◆ **Work required**: Check each line of the listing for the word "places" and give only the number of lines that have it.

:: Given entries ::

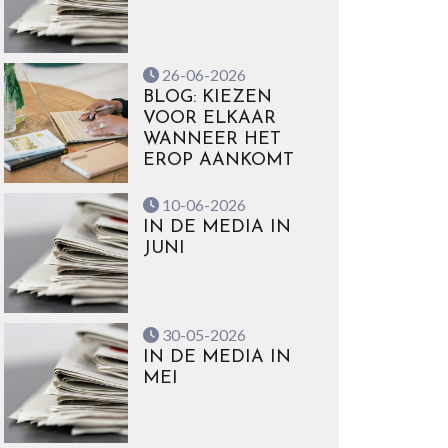
26-06-2026
BLOG: KIEZEN
VOOR ELKAAR
WANNEER HET
EROP AANKOMT
10-06-2026
IN DE MEDIA IN
JUNI
30-05-2026
IN DE MEDIA IN
MEI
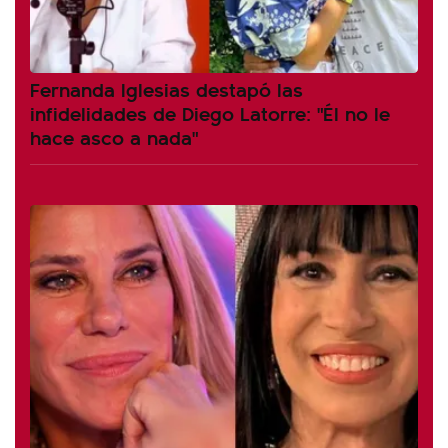
Fernanda Iglesias destapó las
infidelidades de Diego Latorre: "Él no le
hace asco a nada"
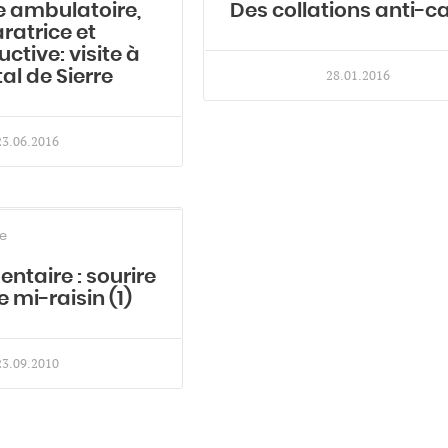
e ambulatoire,
Des collations anti-ca
ratrice et
ctive: visite à
tal de Sierre
28.01.2016
23.06.2016
e
entaire : sourire
 mi-raisin (1)
23.09.2010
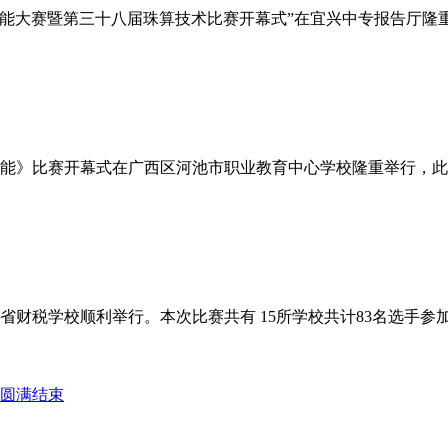
专业技能大赛暨第三十八届珠算技术比赛开幕式”在宜兴中专报告厅
计技能》比赛开幕式在广西区河池市职业教育中心学校隆重举行，此次
在 海南省财税学校顺利举行。本次比赛共有 15所学校共计83名选
赛圆满结束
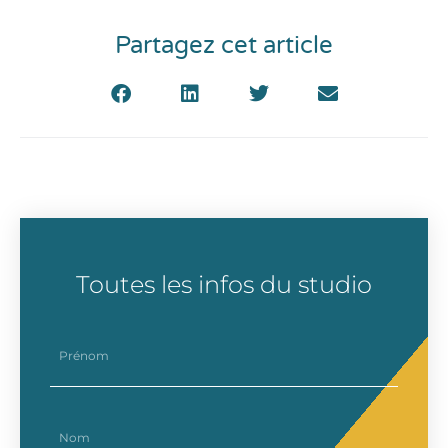
Partagez cet article
Toutes les infos du studio
prenom
nom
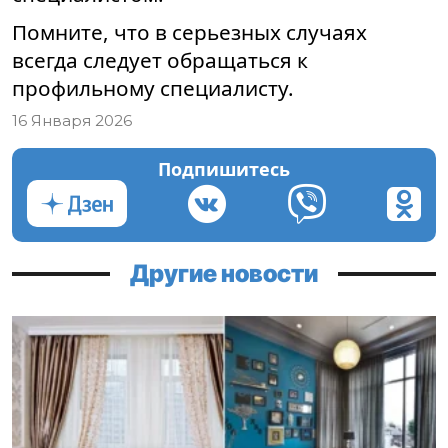
Помните, что в серьезных случаях
всегда следует обращаться к
профильному специалисту.
16 Января 2026
Подпишитесь
Другие новости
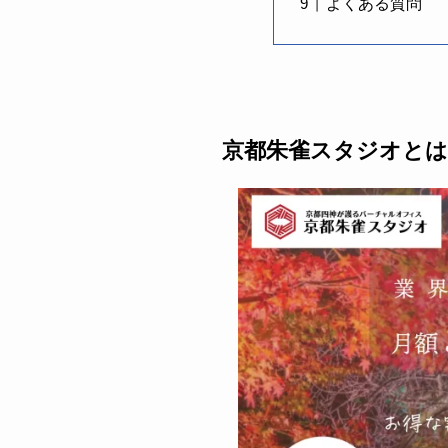
よくある質問
京都朱雀スタジオとは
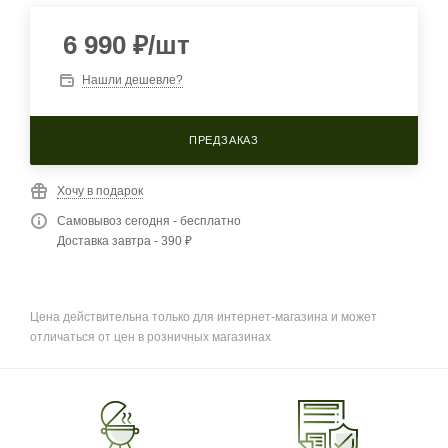
6 990
₽
/шт
Нашли дешевле?
ПРЕДЗАКАЗ
Хочу в подарок
Самовывоз сегодня - бесплатно
Доставка завтра - 390 ₽
Цена действительна только для интернет-магазина и может
отличаться от цен в розничных магазинах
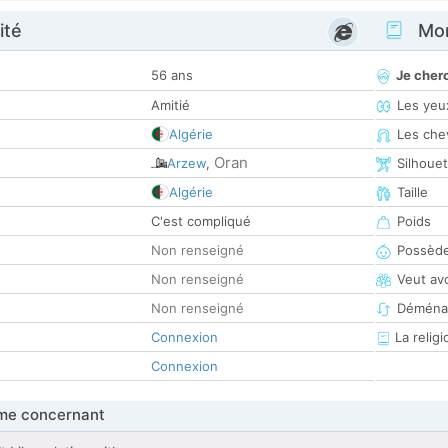
ité
Mon
56 ans
Je cher
Amitié
Les yeu
Algérie
Les che
Oran
Arzew
,
Silhoue
Algérie
Taille
C'est compliqué
Poids
Non renseigné
Possède
Non renseigné
Veut av
Non renseigné
Déména
Connexion
La religi
Connexion
me concernant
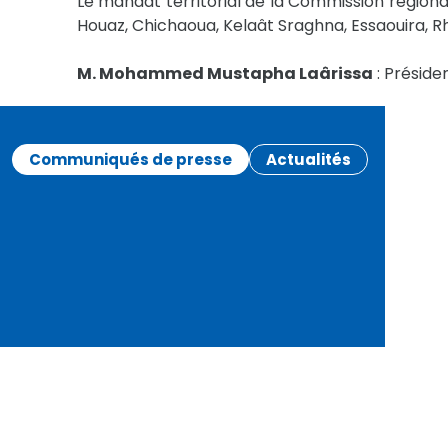
Le mandat territorial de la Commission région
Houaz, Chichaoua, Kelaât Sraghna, Essaouira, Rh
M. Mohammed Mustapha Laârissa
: Préside
Communiqués de presse
Actualités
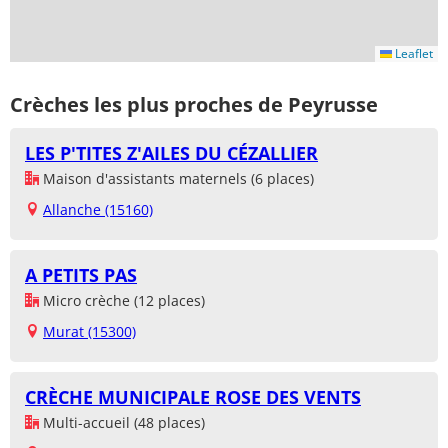
Leaflet
Crèches les plus proches de Peyrusse
LES P'TITES Z'AILES DU CÉZALLIER
Maison d'assistants maternels (6 places)
Allanche (15160)
A PETITS PAS
Micro crèche (12 places)
Murat (15300)
CRÈCHE MUNICIPALE ROSE DES VENTS
Multi-accueil (48 places)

:::

◆ **Output**: 3